Und die rund 50 HTG-Mitglieder, die an der Enthüllung des Steins teilnahmen, stimmten ihm mit lautem Beifall und Jubelrufen zu. „Hier sieht ihn wenigstens jeder, in der alten Turnhalle in der Dorotheenstraße stand er in einer dunklen Ecke. Der Turnvater gehört einfach zu uns“, meinte die 77-jährige Turntrainerin Lilo Grübel, die sich mit weiteren Turnerkameradinnen freute. Und auch Gotta erklärte: „Die Büste des Turnvaters hatte ein bewegtes Leben. Seit ihrer Einweihung 1911 stand sie bereits an vielen Stellen in der Dorotheenstraße. Doch der Stein gehört zu den Mitgliedern und den sportlichen Aktivitäten.“ Schließlich würde er permanent an die Turnbewegung von 1911 erinnern.

Gemeinsam erinnerte man sich auch an die langen Streitigkeiten um den Stein, die damit anfingen, dass die HTG 2012 ihre bisherige Wirkungsstätte verkaufte und beim Umzug auf das heutige Gelände den Turnvater-Stein mitnehmen wollte. „Dieser Stein wurde den Turnern gewidmet und den Turnern geschenkt und soll mit den Jahreszahlen 1811 bis 1911 an die Einweihung des ersten Turnplatzes in Deutschland erinnern“, weiß Gotta. Die Plakette sowie der Stein seien von Mitgliedern der HTG erstellt und bezahlt worden. Daher sei es für ihn selbstverständlich gewesen, den Stein mitzunehmen.

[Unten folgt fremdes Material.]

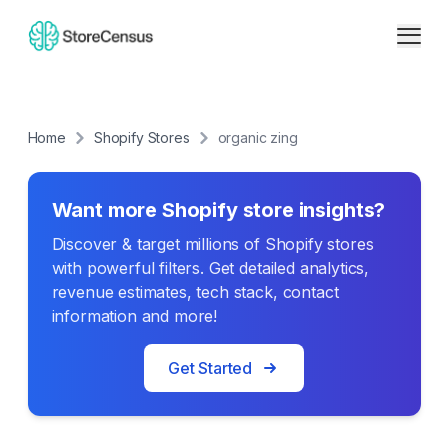
Home
Shopify Stores
organic zing
Want more Shopify store insights?
Discover & target millions of Shopify stores
with powerful filters. Get detailed analytics,
revenue estimates, tech stack, contact
information and more!
Get Started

Doch der Denkmalbeirat der Stadt war der Meinung, dass der Stein zur Kirche in der Dorotheenstraße gehöre und nicht zur HTG und daher dort bleiben müsse. Nach jahrelangen Mails und Diskussionen mit der Stadt sei nun vor eineinhalb Wochen entschieden worden, dass die HTG den Stein doch bei sich auf dem Gelände aufstellen dürfe. Das ließen sich die Sportler nicht zweimal sagen. „Wir haben unser 170-jähriges Bestehen mit dem Tag der offenen Tür und der 1. Mai-Veranstaltung zum Anlass genommen, auch gleich den Stein zu enthüllen“, erklärte Gotta. So werden die Sportler, die die HTG-Sportstätte besuchen, es ab sofort unter den wachenden Blicken von Turnvater Jahn tun.